The first commercial-grade six-seater aircraft powered by a hydrogen fuel cell was also showcased at Cranfield University in September.

Sustainable Aviation, the UK aviation industry’s sustainability group, has forecast that the sector can expect to see the first zero emission regional or short-haul flight in around 10-15 years’ time.

MAG’s initiative will complement the full range of measures needed to help the UK reach its Net Zero 2050 target, including modernising UK airspace, sustainable aviation fuels, smart flight operations and new aircraft technology.

Today’s announcement comes as the Government’s Jet Zero Council, of which MAG is a founding member, prepares to meet for a second time in the coming days.

Karen Smart, managing director of Manchester Airport, said: “At Manchester Airport we have always been extremely proud of the region we serve, and we owe a great deal to the local communities around the airport.
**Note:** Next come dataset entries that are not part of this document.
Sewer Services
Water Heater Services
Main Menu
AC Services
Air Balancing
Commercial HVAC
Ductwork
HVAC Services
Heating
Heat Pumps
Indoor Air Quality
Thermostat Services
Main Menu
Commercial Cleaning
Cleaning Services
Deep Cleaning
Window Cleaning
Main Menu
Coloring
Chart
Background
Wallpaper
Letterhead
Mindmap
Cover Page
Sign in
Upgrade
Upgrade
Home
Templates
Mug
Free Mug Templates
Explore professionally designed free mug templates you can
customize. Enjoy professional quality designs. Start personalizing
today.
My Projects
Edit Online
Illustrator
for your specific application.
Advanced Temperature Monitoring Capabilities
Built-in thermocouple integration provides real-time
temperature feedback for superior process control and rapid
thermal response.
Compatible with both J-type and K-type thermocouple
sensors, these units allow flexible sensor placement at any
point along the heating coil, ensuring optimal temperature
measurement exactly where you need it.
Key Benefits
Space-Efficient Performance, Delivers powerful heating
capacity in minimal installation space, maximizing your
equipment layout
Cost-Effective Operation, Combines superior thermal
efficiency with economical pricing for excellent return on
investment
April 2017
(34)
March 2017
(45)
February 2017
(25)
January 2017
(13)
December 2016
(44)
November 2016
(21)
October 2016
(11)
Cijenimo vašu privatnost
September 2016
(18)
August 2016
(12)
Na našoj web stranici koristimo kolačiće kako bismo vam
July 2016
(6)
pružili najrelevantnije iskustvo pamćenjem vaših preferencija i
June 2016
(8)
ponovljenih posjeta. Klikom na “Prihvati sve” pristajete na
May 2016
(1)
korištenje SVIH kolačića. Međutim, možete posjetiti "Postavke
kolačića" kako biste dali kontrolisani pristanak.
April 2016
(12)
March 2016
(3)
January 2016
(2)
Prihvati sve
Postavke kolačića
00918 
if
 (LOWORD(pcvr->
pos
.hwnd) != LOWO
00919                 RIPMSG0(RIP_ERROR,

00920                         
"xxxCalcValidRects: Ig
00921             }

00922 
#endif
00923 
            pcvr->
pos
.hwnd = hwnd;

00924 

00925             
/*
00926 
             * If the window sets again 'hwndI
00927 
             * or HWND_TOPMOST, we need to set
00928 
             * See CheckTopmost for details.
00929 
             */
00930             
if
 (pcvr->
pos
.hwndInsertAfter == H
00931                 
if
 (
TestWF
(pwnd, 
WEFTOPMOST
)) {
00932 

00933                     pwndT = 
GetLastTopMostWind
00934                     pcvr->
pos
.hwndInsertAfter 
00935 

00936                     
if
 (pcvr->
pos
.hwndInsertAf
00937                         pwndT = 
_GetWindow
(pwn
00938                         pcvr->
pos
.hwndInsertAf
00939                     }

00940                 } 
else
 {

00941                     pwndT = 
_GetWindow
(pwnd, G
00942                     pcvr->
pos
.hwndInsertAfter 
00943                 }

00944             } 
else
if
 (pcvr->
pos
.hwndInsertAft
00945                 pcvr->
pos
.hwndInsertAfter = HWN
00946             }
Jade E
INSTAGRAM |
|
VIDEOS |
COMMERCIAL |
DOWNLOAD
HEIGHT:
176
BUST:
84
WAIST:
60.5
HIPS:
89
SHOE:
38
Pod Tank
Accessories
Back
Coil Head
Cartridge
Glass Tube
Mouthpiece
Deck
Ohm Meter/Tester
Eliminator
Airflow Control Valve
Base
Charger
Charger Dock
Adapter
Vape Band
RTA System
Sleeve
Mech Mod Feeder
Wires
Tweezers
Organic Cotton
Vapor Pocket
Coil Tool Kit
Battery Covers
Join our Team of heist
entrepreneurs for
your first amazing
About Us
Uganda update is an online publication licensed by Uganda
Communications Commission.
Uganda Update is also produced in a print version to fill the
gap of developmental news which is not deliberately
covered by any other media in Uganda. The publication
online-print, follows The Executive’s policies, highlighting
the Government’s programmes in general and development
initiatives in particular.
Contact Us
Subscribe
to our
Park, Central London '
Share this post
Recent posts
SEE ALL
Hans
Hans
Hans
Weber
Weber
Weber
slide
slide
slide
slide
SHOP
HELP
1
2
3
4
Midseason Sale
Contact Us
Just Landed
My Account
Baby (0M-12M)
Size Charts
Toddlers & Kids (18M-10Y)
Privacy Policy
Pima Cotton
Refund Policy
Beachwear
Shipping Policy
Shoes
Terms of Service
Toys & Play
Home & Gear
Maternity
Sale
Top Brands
This is why we place such an emphasis on supporting those communities as well as remaining ambitious in our approach to sustainability.

“There will always be more we can do, which is why we are setting our sights on seeing zero-carbon aircraft on our runway in the next 10-15 years, along with a commitment to be a net zero-carbon business by 2038.

“While coronavirus will have an impact on our business for some time to come, we cannot take our eye off the need for sustainable growth in the long-term, and these plans will set us on the right course to achieve this.”

Neil Robinson, CSR and airspace change director, MAG, said: “When our airports prosper our communities around them prosper, but in tougher times we can help support each other, too.

“We have a long history of working very closely in our local communities and, for us, sustainability means more than just reducing carbon, it means becoming a business that has long standing, sustainable relationships with our environment, people and communities at all levels.”